Most of my perches are rather contrived. Not much in the way of nice perches this time of year...everything is dry and dead. My back yard does not have much in the way of ideal backgrounds either, so I purchased a bunch of cheap camo blankets and a couple of camo burlap wraps from WalMart. The blankets were $2.88 each and have a nice gray and green pattern, and I bought four of them. The camo was $11 a package with Mossy Oak or RealTree camo patterns, and I bought two of them. The burlap gives the nice, deep, richer colored backgrounds, but it only really works some of the time. The camo blankets work pretty well most of the time. I've also draped some green, tan, or brown sheets back there as well to create smoother backgrounds. None of them is particularly ideal for a great background, although when the burlap works, it tends to be the best...I hope to try some setup photography at one of the local state parks sometime, see if I can get some better shots.


----------



## jrista (Feb 12, 2013)

bwfishing said:


> http://www.flickr.com/photos/paddler60/7096189227/#in/[email protected]/
> http://www.flickr.com/photos/paddler60/8082591200/#in/[email protected]/
> http://www.flickr.com/photos/paddler60/6797920540/#in/[email protected]/
> 
> ...



Great shots. The use of flash really helps, I'd wager. I will say, though, that waiting six hours to get a shot sounds a bit extreme considering what I've read about flight setups. With a proper flight setup, which can use sound playback to attract the kind of birds you are interested in, you shouldn't have to wait too long at all to start getting some good shots. With the bird set up exactly right, you can sit in the hide yourself and get actually enjoy the time photographing and capturing just the right moments.


----------



## Don Haines (Feb 12, 2013)

What great advice! I'm going to order the Alan Murphy books tonight. I will pick up a hunting blind as well, it will come in usefull for waterfowl in the back yard this spring. I am particularly impressed with the use of the camo tarps for creating the background and the use of natural looking perches.

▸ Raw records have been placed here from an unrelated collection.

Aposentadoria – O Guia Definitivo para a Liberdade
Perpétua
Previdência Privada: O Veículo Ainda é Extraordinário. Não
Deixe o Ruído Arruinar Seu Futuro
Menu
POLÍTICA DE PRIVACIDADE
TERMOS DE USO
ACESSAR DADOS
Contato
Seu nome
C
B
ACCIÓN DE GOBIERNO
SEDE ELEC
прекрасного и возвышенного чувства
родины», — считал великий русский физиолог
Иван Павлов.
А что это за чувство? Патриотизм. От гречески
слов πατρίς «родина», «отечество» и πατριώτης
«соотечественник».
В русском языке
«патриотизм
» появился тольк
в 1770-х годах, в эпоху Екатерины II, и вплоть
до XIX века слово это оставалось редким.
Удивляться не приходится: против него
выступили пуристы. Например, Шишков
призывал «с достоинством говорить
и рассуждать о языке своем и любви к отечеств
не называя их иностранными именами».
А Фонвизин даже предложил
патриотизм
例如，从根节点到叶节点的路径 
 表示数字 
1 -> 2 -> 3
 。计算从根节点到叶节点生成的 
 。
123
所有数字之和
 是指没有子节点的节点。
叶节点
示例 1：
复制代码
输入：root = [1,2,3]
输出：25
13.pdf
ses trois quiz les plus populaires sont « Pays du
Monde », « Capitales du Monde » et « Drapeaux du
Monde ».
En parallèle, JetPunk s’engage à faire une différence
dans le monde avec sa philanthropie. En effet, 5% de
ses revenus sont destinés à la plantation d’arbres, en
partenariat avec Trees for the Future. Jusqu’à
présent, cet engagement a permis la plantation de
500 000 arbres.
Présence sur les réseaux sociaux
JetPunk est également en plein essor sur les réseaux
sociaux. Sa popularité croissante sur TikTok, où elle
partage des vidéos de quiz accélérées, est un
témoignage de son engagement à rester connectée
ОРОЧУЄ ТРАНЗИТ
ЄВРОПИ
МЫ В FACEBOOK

I picked up a 35 foot active USB extension cable so I can try remote shooting and tried to set it up after work today.... but I got distracted by three visitors, some turkeys, a flock of snow buntings, and a wolf.... and forgot about the chikadees. A nice day to be holding a camera.


----------



## bwfishing (Feb 13, 2013)

Yes, waiting six hours sounds little long. Depending on the time of day and season birds are very active in my backyard. Great shots BTW! I love the second of the Chickadee shots and the 3rd one of the Juncos the best.
I found another example setup using 5 flashes. This time the subject is a hummingbird.
They using the canon 300mm f2.8 IS with a Kenko 20mm ext macro tube to focus from closer distance.
I'm thinking one could rent the Speedlite flashes perhaps even the 300mm f2.8 IS. I have some thoughts that perhaps I should have got a Canon EOS 1Ds Mark III 21.1MP Digital SLR Camera instead of the Canon EOS 5D Mark II 21.1MP as it's 45-point AF is got to be better. I understand they are about 2K used. Anyway they explain the setup and provide pictures under the shot of the hummer.

http://www.flickr.com/photos/michelroy/2627962852/#

The 300mm f2.8 is one amazing lens and I've rented it before as a treat.
I'm thinking about getting the Canon EF 400mm f/4 DO IS USM Super Telephoto Lens or at least renting it. I understand it is excellent for BIF (BIF) captures.